Exercise instructions: Scan the entries for the word "card" and return every line that has it.

Exercise materials:
....

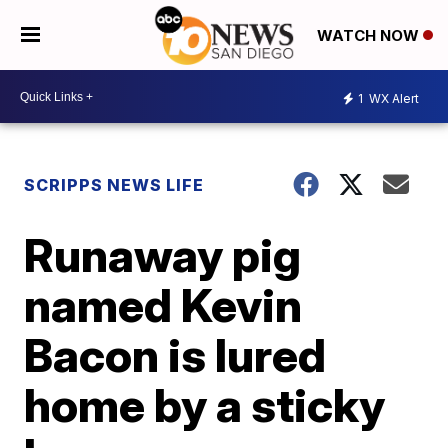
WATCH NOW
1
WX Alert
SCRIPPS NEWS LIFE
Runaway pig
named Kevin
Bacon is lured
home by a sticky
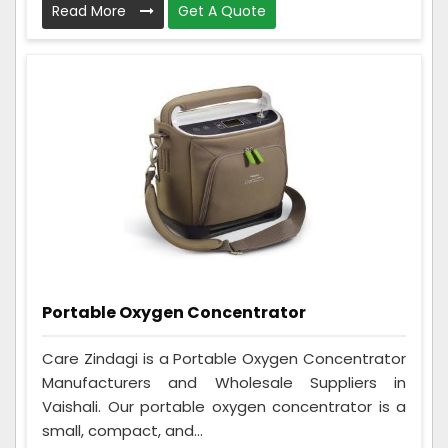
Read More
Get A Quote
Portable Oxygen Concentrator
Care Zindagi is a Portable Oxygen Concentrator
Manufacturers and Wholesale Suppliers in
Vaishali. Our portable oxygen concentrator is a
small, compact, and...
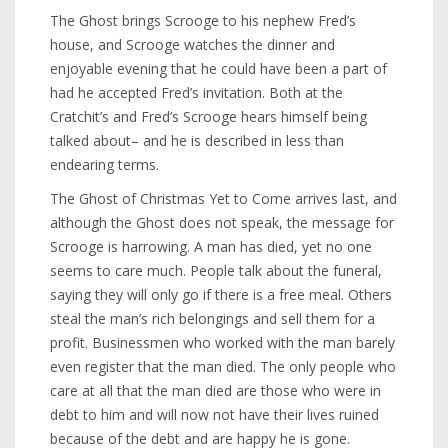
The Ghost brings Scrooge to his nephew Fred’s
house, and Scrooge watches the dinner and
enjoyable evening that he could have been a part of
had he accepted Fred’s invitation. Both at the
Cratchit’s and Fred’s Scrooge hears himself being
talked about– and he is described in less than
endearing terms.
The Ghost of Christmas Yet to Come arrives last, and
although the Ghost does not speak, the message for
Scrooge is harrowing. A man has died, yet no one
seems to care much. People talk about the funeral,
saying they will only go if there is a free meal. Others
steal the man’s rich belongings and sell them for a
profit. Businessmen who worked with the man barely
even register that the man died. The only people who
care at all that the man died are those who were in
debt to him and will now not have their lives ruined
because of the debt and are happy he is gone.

....

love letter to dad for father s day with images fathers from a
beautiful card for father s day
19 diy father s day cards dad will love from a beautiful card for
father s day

....

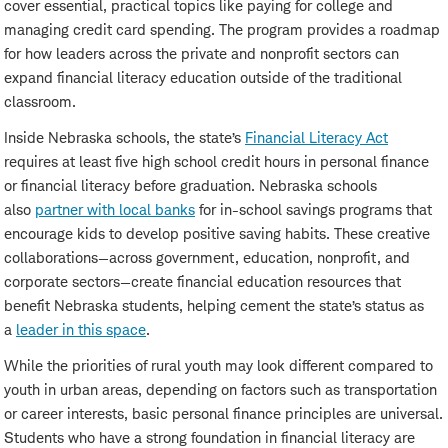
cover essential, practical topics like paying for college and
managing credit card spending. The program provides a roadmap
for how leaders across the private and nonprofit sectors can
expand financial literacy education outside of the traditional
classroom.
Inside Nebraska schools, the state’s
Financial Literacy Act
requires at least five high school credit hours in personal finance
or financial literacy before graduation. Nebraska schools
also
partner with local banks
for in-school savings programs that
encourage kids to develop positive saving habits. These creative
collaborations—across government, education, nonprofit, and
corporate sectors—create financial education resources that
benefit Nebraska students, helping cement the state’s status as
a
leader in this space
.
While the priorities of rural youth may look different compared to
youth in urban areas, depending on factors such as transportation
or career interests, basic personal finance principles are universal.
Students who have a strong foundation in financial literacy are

....

Result of the exercise:
beautiful card for father s day
19 diy father s day cards dad will love from a beautiful card for
managing credit card spending. The program provides a roadmap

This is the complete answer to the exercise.